Un gioco da tavolo scientifico in cui bisogna creare degli atomi

Genius Games è una casa produttrice di giochi da tavolo specializzata nelle tematiche scientifiche. Il primo gioco che ho recensito è stato Cytosis, a Cell Biology Game, un gioco da tavolo di piazzamento lavoratori ambientato dentro ad una cellula.
Oggi vediamo un’altra proposta di Genius Games, completamente differente per tipologia di gioco, stile e anche materia scientifica trattata.
Con Subatomic: An Atom Building Game, passiamo dalla biologia di Cytosis alla fisica, addentrandoci nel complesso e invisibile mondo degli atomi.
Subatomic è un gioco di carte di deck-building in cui i giocatori competono per creare degli elementi della tavola periodica.
La costruzione però non parte da protoni, neutroni ed elettroni. Qui siamo già a un livello di costruzione successivo e sono le particelle subatomiche che usiamo per la costruzione dell’atomo. Queste 3 particelle devono essere a loro volta costruite, e per questo servono i quark e i fotoni.
Vi sembra complicato? Effettivamente per chi non ha almeno una minima conoscenza della fisica possono apparire come argomenti complicatissimi (e lo sono). Le meccaniche di gioco però sono semplici e non è strettamente necessario conoscere la materia per giocare a questo gioco in scatola.
Inoltre, in aggiunta al regolamento, in Subatomic: An Atom Building Game, trovate anche un piccolo compendio che approfondisce gli argomenti trattati nel gioco. Purtroppo è in inglese, come tutto il gioco del resto, però è un’aggiunta interessante e che ho apprezzato.

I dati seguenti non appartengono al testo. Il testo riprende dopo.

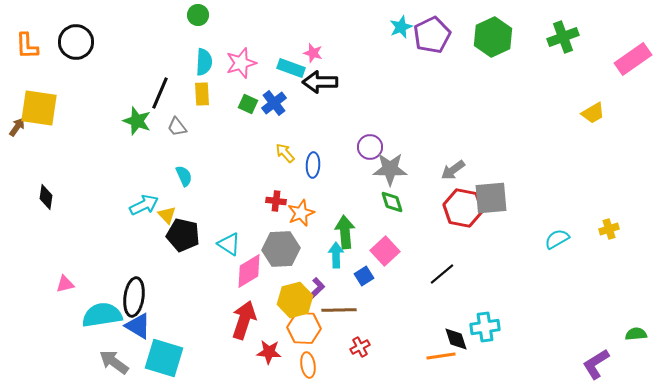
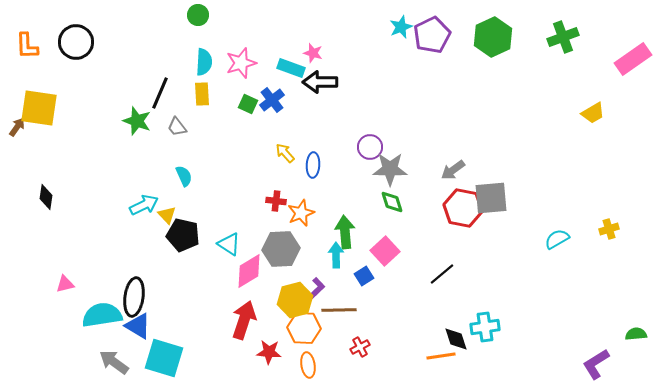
blue cross at (274, 103): moved 2 px left, 3 px up
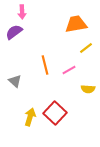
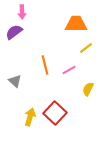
orange trapezoid: rotated 10 degrees clockwise
yellow semicircle: rotated 112 degrees clockwise
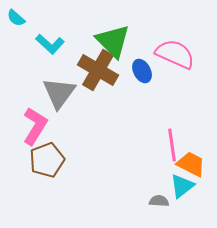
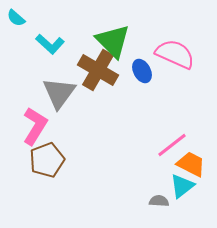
pink line: rotated 60 degrees clockwise
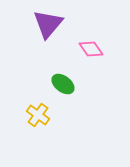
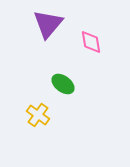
pink diamond: moved 7 px up; rotated 25 degrees clockwise
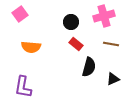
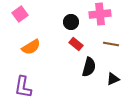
pink cross: moved 4 px left, 2 px up; rotated 10 degrees clockwise
orange semicircle: rotated 36 degrees counterclockwise
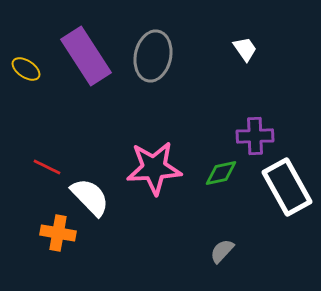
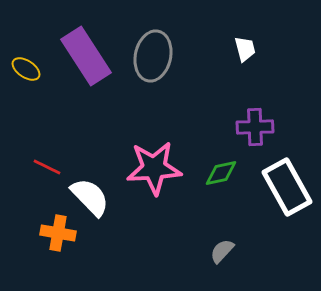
white trapezoid: rotated 20 degrees clockwise
purple cross: moved 9 px up
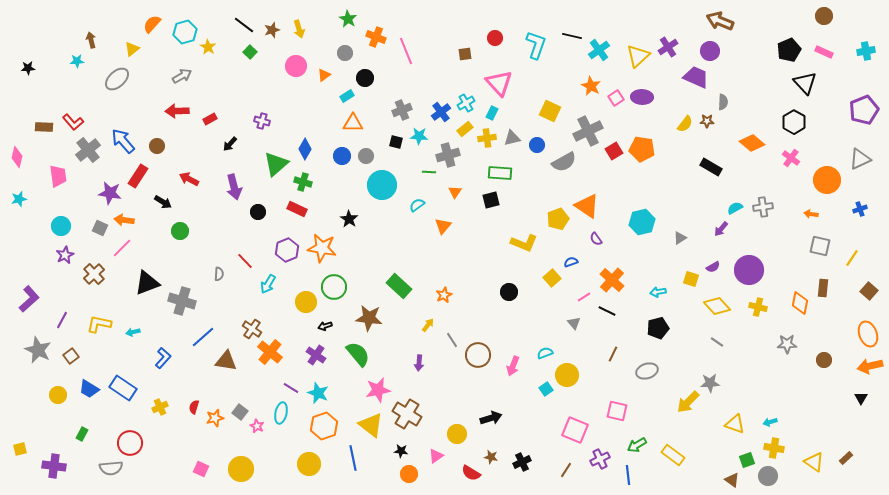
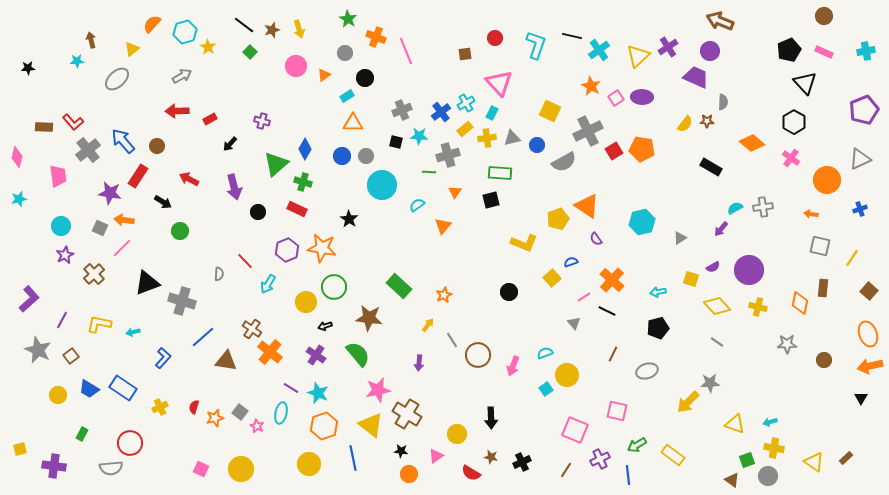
black arrow at (491, 418): rotated 105 degrees clockwise
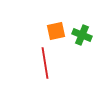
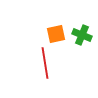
orange square: moved 3 px down
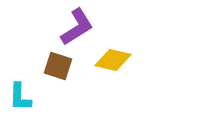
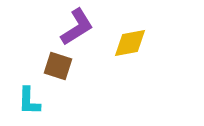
yellow diamond: moved 17 px right, 17 px up; rotated 24 degrees counterclockwise
cyan L-shape: moved 9 px right, 4 px down
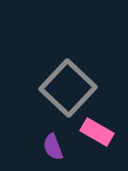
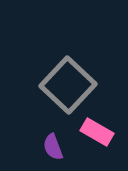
gray square: moved 3 px up
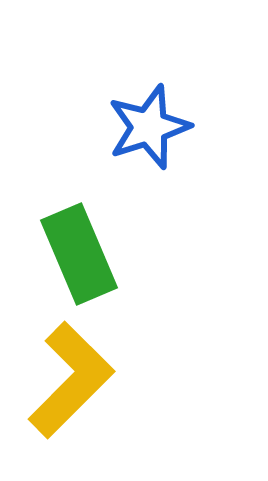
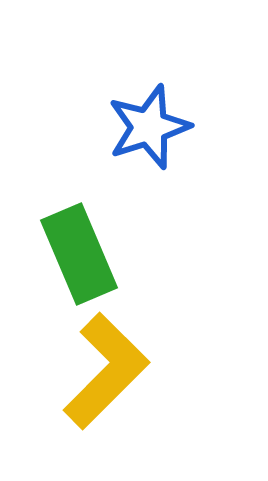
yellow L-shape: moved 35 px right, 9 px up
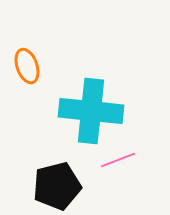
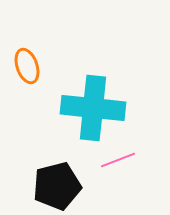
cyan cross: moved 2 px right, 3 px up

Che gioco è e come si presenta

Subatomic: An Atom Building Game è un gioco di carte da 2 a 4 giocatori in cui lo scopo del gioco è costruire atomi. Le meccaniche sono da deck-building, quindi ho un mazzo iniziale e devo potenzialo con il procedere del gioco per poter primeggiare sugli avversari.
Gli atomi da costruire non sono gli elementi di tutta la tavola periodica, ma se ne possono costruire solo 4. Si tratta di Elio, Litio, Berillio e Boro, corrispondenti agli elementi con numero atomico 2, 3, 4 e 5. Quindi in Subatomic possiamo realizzare i primi elementi della tavola periodica, escluso però il primo (Idrogeno).
Questa scelta è dovuta alla necessità di creare un gioco non troppo lungo e complesso, e anche bilanciare al meglio il rapporto tra costo di un elemento e punti che dà a fine partita.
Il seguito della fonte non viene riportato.